Canadian Caterpillar Toromont Industries reported CDN $966 million in the fourth quarter compared to $822.8 million in the same period in 2017, a 17.4-percent increase. The results include the operations of Toromont’s acquisition of Hewitt, Caterpillar dealers in Quebec, the Maritime Provinces and Western Labrador as well as the MCFA lift truck dealership for Quebec and Ontario as well as other distribution rights.
As a result of Toromont’s addition of Toromont QM (the acquired dealerships) and having them as part of the company for all of 2018, for the full year, Toromont posted revenue of $3,504.2 million, compared with $2,350.2 million for the full year of 2017, a 49.1-percent surge.
“Toromont delivered solid results in the fourth quarter and full year of 2018,” said Scott Medhurst, president and CEO of Toromont Industries Ltd. “The Equipment Group recorded growth across its expanded territory and in most revenue streams. CIMCO, coming off a record year, continued to grow its product support business but faced specific challenges, which dampened their results.”
However, even without the acquisition, Toromont did well. Legacy Toromont net earnings increased $30.3 million or 17 percent with solid growth in the Equipment Group offsetting softer results at CIMCO (Toromont’s refrigeration division).

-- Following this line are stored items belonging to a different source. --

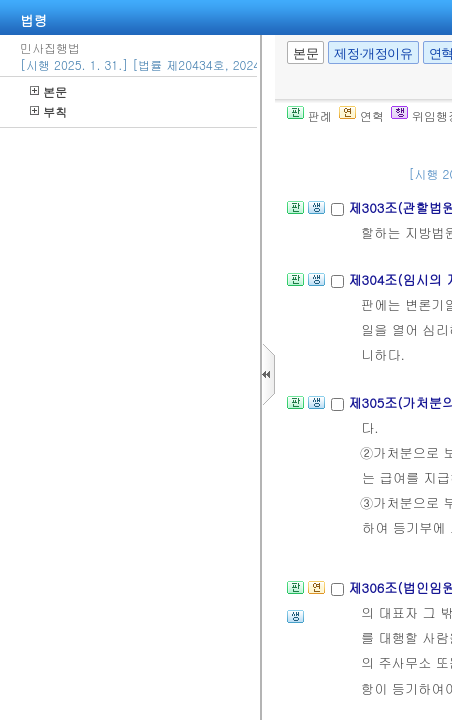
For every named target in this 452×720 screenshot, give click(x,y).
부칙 (48, 111)
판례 (309, 115)
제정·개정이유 (373, 53)
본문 (48, 91)
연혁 (361, 115)
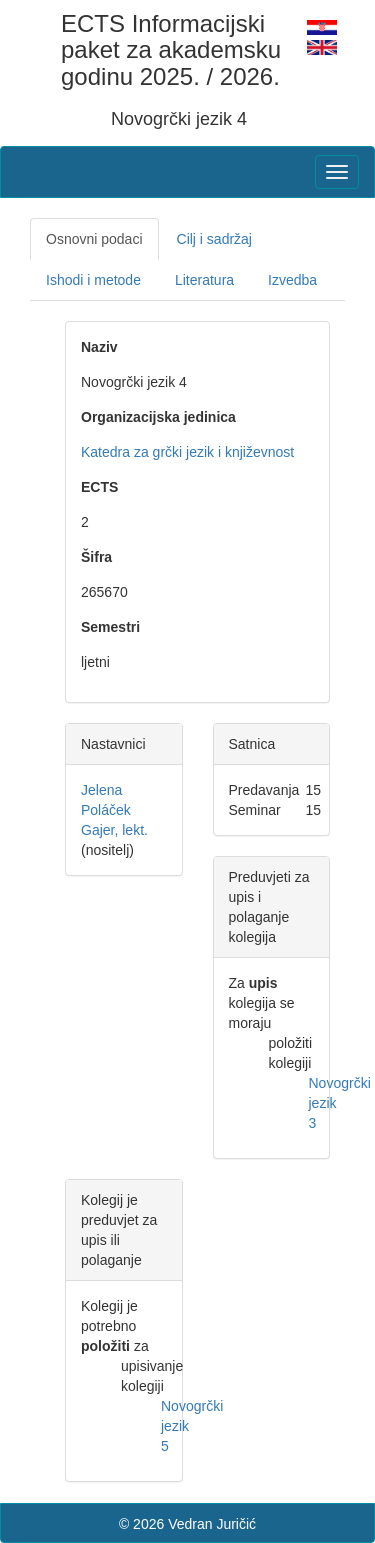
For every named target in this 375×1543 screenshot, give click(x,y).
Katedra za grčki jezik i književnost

For the Equipment Group, revenues were up $1.1 billion to $3.2 billion for the year. Toromont QM contributed $1.3 billion for the year compared to $2426 million for the two-month period after the acquisition in late 2017. Legacy Toromont revenues were up $102.5 million or 6 percent on growth across most revenue streams.

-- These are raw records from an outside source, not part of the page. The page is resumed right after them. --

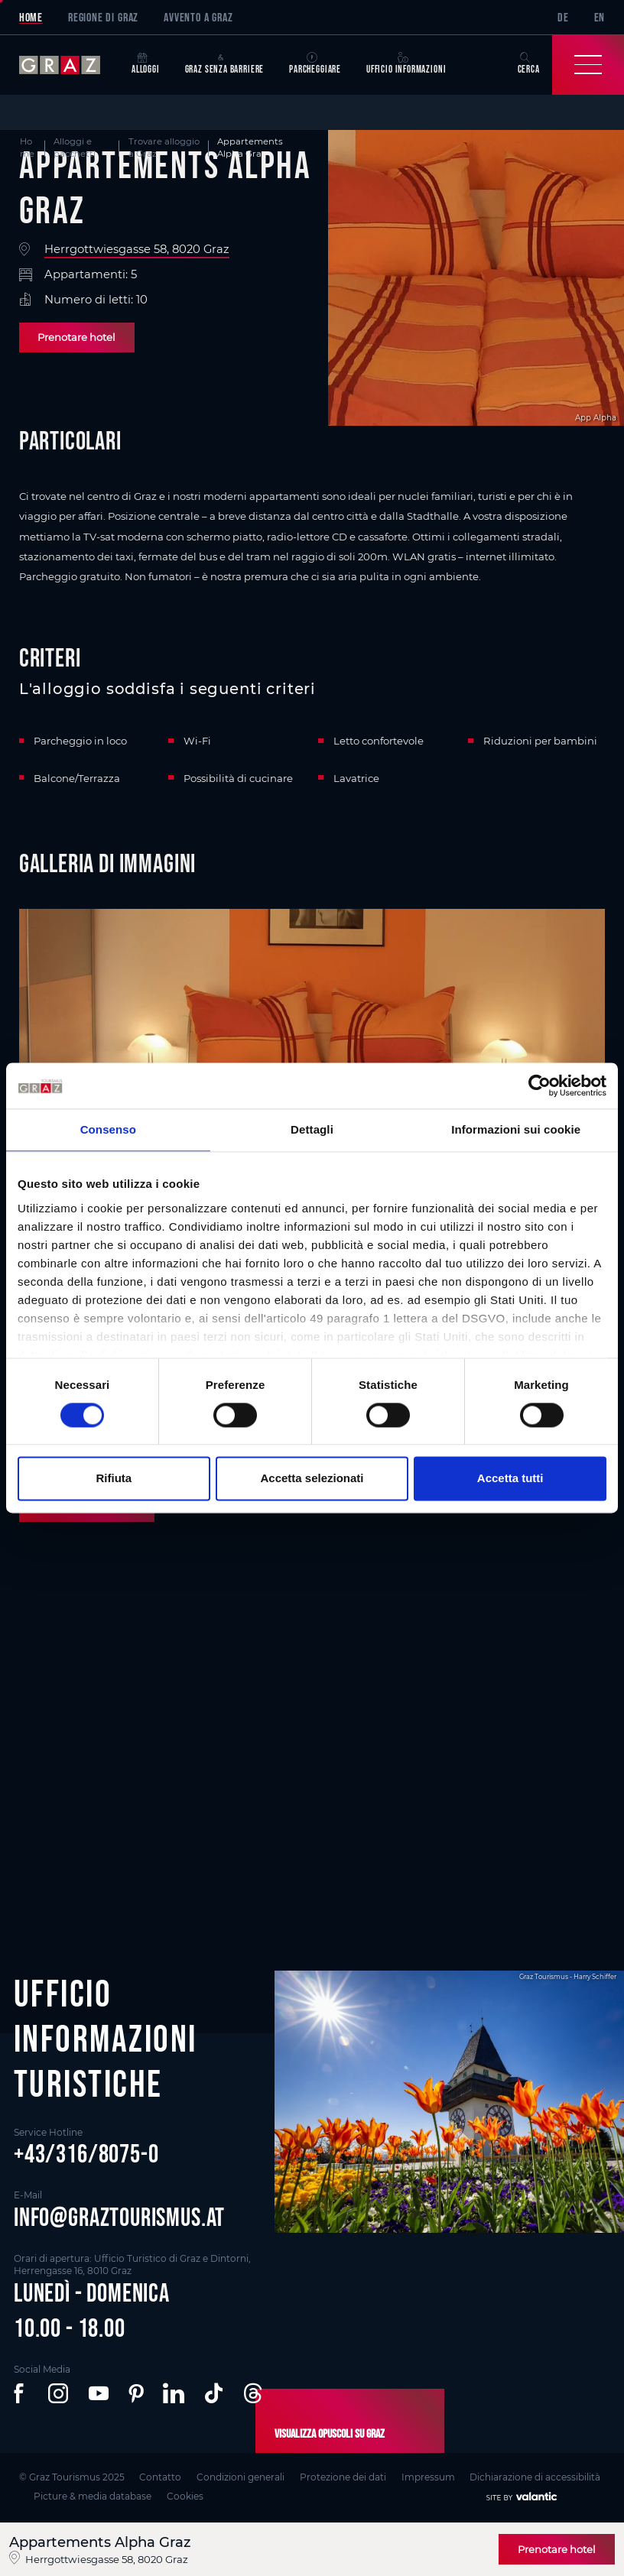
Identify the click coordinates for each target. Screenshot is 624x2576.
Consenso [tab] (108, 1129)
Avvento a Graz (198, 17)
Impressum (428, 2477)
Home (31, 17)
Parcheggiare (315, 64)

Operating income rose $129.1 million for the year. In the legacy Equipment Group, operating income jumped $42.3 million or 20 percent and was up 160 basis points as a percentage of revenues (13.7 percent compared to 12.1 percent) the previous year, largely reflecting higher margins on higher revenues, partially offset by a higher expense ration. For the fourth quarter revenues increased $147.9 million to $873.9 million, with Toromont QM contributing an incremental $114.1 million, while the legacy Equipment Group revenues jumped $33.8 million or 7 percent with increases across most revenue streams.

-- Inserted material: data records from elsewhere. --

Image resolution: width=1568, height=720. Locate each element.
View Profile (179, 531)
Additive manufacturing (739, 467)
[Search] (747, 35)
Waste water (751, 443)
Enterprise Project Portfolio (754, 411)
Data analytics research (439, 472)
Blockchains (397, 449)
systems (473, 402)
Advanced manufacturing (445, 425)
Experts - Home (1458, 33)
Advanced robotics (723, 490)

Bookings in 2018 increased $524 million to $1.5 million, largely because of $508 million of incremental bookings at Toromont QM. Bookings in the legacy business increased 2 percent because of a large power systems order, along with higher construction and agriculture orders, offset by the impact of a large mining order in 2017.
“Infrastructure projects and broader construction activity continue to present opportunities for Toromont’s Equipment Group for equipment sales, product support and rentals,” said Medhurst. “Opportunities exist for equipment supply into the mining sector, especially in support of the replacement and expansion requirements at existing mine sites. Overall we are pleased with the progress achieved so far on the transition and integration fronts and remain cautiously optimistic about the significant potential which lies ahead.”
Toromont’s Equipment Group includes the Canadian provinces of Newfoundland & Labrador, Nova Scotia, New Brunswick, Prince Edward Island, Quebec, Ontario and Manitoba and most of the territory of Nunavut. It includes rental operations (Battlefield Equipment Rentals, No. 14 on the RER 100), a complementary material handling business and agricultural equipment.